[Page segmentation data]
********
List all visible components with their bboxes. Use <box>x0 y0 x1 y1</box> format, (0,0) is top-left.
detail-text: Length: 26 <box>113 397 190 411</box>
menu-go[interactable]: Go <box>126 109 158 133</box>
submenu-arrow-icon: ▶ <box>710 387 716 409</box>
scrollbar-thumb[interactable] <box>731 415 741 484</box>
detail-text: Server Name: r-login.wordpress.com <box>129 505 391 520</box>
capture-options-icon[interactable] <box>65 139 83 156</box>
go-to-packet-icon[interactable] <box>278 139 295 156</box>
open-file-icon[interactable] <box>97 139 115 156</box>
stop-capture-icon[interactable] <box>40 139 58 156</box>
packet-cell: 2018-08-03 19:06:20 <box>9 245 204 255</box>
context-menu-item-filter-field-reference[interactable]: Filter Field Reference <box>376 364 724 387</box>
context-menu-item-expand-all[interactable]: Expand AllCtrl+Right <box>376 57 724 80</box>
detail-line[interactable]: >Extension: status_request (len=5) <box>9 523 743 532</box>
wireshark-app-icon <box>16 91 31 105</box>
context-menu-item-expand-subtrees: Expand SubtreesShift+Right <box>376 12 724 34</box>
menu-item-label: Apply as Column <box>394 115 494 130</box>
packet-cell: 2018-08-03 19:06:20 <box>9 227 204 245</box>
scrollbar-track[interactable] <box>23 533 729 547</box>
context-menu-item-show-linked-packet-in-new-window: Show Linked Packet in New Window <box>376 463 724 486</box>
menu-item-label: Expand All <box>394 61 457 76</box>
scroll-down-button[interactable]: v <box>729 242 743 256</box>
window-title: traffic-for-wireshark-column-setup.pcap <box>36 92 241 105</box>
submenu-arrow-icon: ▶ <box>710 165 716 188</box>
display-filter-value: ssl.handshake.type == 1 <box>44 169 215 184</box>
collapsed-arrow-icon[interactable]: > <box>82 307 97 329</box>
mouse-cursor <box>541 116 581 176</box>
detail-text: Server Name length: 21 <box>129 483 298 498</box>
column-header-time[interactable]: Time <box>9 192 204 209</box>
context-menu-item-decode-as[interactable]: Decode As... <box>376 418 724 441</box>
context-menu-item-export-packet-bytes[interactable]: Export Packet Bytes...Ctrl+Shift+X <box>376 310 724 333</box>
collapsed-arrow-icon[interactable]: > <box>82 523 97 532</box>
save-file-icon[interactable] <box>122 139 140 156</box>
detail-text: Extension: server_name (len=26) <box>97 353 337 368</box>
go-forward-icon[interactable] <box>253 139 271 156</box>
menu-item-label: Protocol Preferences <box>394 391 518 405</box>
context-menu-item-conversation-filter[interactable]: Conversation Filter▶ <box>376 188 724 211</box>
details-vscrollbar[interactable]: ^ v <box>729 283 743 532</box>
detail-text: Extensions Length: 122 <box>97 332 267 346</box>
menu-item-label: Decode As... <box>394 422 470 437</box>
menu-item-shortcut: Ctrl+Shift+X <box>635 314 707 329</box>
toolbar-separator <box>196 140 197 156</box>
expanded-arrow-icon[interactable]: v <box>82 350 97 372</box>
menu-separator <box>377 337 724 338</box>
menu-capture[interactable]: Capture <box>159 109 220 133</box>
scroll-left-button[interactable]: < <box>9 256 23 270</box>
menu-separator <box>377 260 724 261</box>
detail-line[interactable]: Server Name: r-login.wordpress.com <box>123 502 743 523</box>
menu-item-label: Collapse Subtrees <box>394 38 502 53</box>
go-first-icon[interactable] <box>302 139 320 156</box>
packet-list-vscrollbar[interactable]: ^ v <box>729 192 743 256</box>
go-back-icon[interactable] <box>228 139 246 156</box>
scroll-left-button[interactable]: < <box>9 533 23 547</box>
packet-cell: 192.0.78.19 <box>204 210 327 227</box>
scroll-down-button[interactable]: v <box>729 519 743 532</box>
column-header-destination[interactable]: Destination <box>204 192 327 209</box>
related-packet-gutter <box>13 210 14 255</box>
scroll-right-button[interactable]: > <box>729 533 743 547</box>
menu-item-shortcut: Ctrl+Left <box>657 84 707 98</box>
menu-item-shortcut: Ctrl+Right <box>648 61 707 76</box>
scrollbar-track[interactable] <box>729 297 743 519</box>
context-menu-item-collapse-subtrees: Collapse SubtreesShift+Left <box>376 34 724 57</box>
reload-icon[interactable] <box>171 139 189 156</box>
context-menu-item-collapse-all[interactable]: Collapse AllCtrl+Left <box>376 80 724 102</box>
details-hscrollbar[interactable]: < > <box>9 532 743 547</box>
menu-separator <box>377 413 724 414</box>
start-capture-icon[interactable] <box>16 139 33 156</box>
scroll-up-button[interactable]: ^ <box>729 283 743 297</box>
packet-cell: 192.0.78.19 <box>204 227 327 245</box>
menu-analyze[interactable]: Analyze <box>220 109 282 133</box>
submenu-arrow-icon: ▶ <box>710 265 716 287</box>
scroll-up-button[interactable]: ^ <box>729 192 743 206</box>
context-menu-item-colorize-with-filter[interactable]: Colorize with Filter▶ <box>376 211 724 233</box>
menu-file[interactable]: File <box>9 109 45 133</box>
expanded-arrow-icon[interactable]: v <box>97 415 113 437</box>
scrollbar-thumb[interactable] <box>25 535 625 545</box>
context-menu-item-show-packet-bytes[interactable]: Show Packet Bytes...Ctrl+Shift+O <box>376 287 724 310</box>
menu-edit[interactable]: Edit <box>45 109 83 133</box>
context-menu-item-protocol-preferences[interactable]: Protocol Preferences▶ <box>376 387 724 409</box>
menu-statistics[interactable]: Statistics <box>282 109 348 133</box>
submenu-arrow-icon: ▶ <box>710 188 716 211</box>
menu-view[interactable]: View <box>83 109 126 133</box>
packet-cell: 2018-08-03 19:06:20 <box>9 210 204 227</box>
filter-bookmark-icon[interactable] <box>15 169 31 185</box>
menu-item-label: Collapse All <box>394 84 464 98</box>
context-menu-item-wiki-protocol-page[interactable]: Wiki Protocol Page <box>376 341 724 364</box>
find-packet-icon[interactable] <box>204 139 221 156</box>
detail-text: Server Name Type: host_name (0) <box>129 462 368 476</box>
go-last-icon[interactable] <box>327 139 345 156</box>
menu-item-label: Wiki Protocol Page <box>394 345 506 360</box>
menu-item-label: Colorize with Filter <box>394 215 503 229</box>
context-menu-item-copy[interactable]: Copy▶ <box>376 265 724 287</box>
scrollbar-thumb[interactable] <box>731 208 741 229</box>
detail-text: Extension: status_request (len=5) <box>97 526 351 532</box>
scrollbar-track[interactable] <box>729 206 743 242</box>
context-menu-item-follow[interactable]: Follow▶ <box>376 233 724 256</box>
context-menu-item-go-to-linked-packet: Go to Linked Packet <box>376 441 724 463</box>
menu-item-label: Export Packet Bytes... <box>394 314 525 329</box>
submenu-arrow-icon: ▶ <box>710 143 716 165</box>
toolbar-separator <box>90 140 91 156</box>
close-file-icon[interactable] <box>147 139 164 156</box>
********
**WHAT THE TASK ASKS**:
The answer should be one number: how many lines in the data contain the word "details".

**TASK OUTPUT**:
2